Pemeriksaan terhadap Darsan, sudah selesai dilakukan penyidik Ditlantas Polda Metro Jaya. Dari pemeriksaan itu, polisi hanya menyangkakan pasal 311 dan pasal 281 Undang-Undang Lalu Lintas dan Angkutan Jalan Nomor 22 Tahun 2009.

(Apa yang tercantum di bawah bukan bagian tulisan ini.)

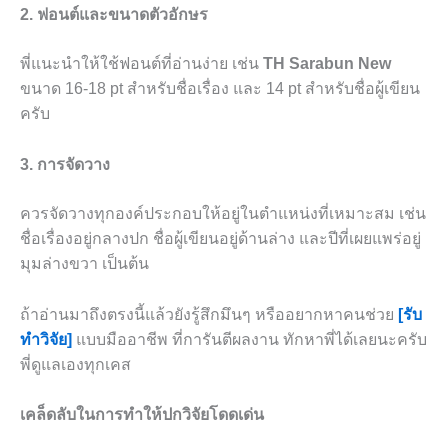
2. ฟอนต์และขนาดตัวอักษร
พี่แนะนำให้ใช้ฟอนต์ที่อ่านง่าย เช่น
TH Sarabun New
ขนาด 16-18 pt สำหรับชื่อเรื่อง และ 14 pt สำหรับชื่อผู้เขียน
ครับ
3. การจัดวาง
ควรจัดวางทุกองค์ประกอบให้อยู่ในตำแหน่งที่เหมาะสม เช่น
ชื่อเรื่องอยู่กลางปก ชื่อผู้เขียนอยู่ด้านล่าง และปีที่เผยแพร่อยู่
มุมล่างขวา เป็นต้น
ถ้าอ่านมาถึงตรงนี้แล้วยังรู้สึกมึนๆ หรืออยากหาคนช่วย
[รับ
ทำวิจัย]
แบบมืออาชีพ ที่การันตีผลงาน ทักหาพี่ได้เลยนะครับ
พี่ดูแลเองทุกเคส
เคล็ดลับในการทำให้ปกวิจัยโดดเด่น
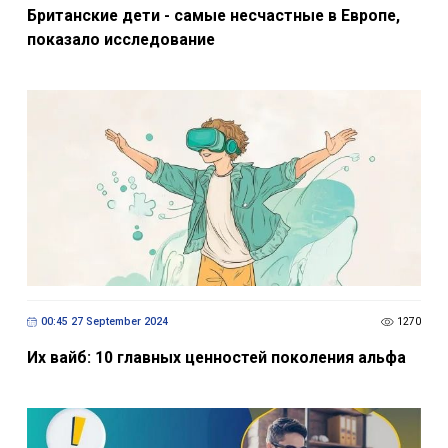
Британские дети - самые несчастные в Европе,
показало исследование
00:45 27 September 2024
1270
Их вайб: 10 главных ценностей поколения альфа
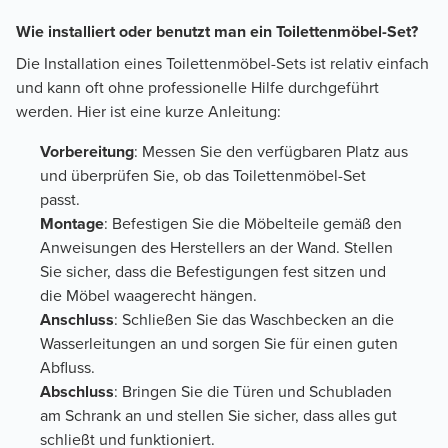
Wie installiert oder benutzt man ein Toilettenmöbel-Set?
Die Installation eines Toilettenmöbel-Sets ist relativ einfach
und kann oft ohne professionelle Hilfe durchgeführt
werden. Hier ist eine kurze Anleitung:
Vorbereitung
: Messen Sie den verfügbaren Platz aus
und überprüfen Sie, ob das Toilettenmöbel-Set
passt.
Montage
: Befestigen Sie die Möbelteile gemäß den
Anweisungen des Herstellers an der Wand. Stellen
Sie sicher, dass die Befestigungen fest sitzen und
die Möbel waagerecht hängen.
Anschluss
: Schließen Sie das Waschbecken an die
Wasserleitungen an und sorgen Sie für einen guten
Abfluss.
Abschluss
: Bringen Sie die Türen und Schubladen
am Schrank an und stellen Sie sicher, dass alles gut
schließt und funktioniert.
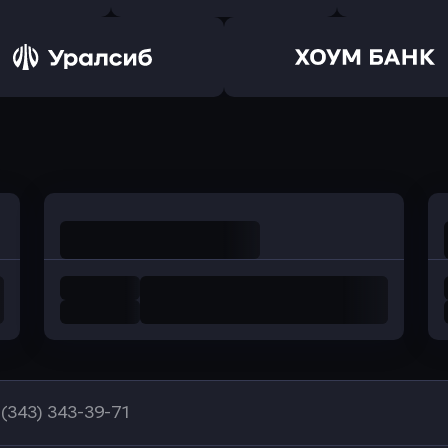
ь заявку
Оправить заявку
Оправит
а Банк
в Центр-Инвест
в Ренес
Оправить заявку
Оправить заявку
в Уралсиб Банк
в Хоум Банк
 (343) 343-39-71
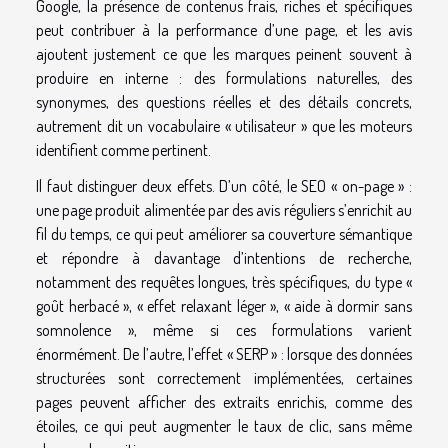
Google, la présence de contenus frais, riches et spécifiques
peut contribuer à la performance d’une page, et les avis
ajoutent justement ce que les marques peinent souvent à
produire en interne : des formulations naturelles, des
synonymes, des questions réelles et des détails concrets,
autrement dit un vocabulaire « utilisateur » que les moteurs
identifient comme pertinent.
Il faut distinguer deux effets. D’un côté, le SEO « on-page » :
une page produit alimentée par des avis réguliers s’enrichit au
fil du temps, ce qui peut améliorer sa couverture sémantique
et répondre à davantage d’intentions de recherche,
notamment des requêtes longues, très spécifiques, du type «
goût herbacé », « effet relaxant léger », « aide à dormir sans
somnolence », même si ces formulations varient
énormément. De l’autre, l’effet « SERP » : lorsque des données
structurées sont correctement implémentées, certaines
pages peuvent afficher des extraits enrichis, comme des
étoiles, ce qui peut augmenter le taux de clic, sans même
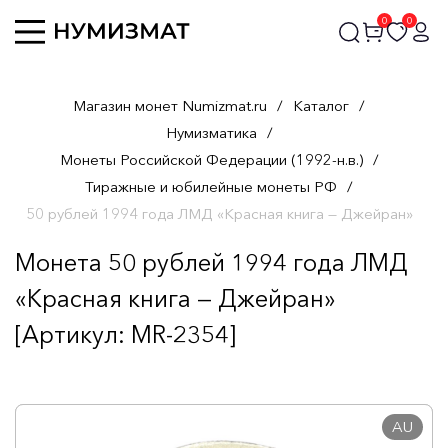
0
0
Магазин монет Numizmat.ru
/
Каталог
/
Нумизматика
/
Монеты Российской Федерации (1992-н.в.)
/
Тиражные и юбилейные монеты РФ
/
50 рублей 1994 года ЛМД «Красная книга — Джейран»
Монета 50 рублей 1994 года ЛМД
«Красная книга — Джейран»
[Артикул: MR-2354]
AU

"Darsan tidak dijerat dengan Pasal 338 KUHP tentang pembunuhan seperti Afriyani karena kasus Afriyani sudah diingatkan teman-temannya untuk tidak menyetir, tapi dia nekat sementara kasus ini tidak demikian. Selain itu, jumlah korbannya juga lebih sedikit dari Afriyani," ujar Sigit.

Setelah diperiksa penyidik Ditlantas Polda Metro Jaya, kasus Darsan akan dilimpahkan ke tahanan Narkoba Polda Metro Jaya hari ini. "Darsan akan dibawa ke Narkoba untuk dititipkan di sana dan diperiksa sama penyidik narkoba," jelas Sigit.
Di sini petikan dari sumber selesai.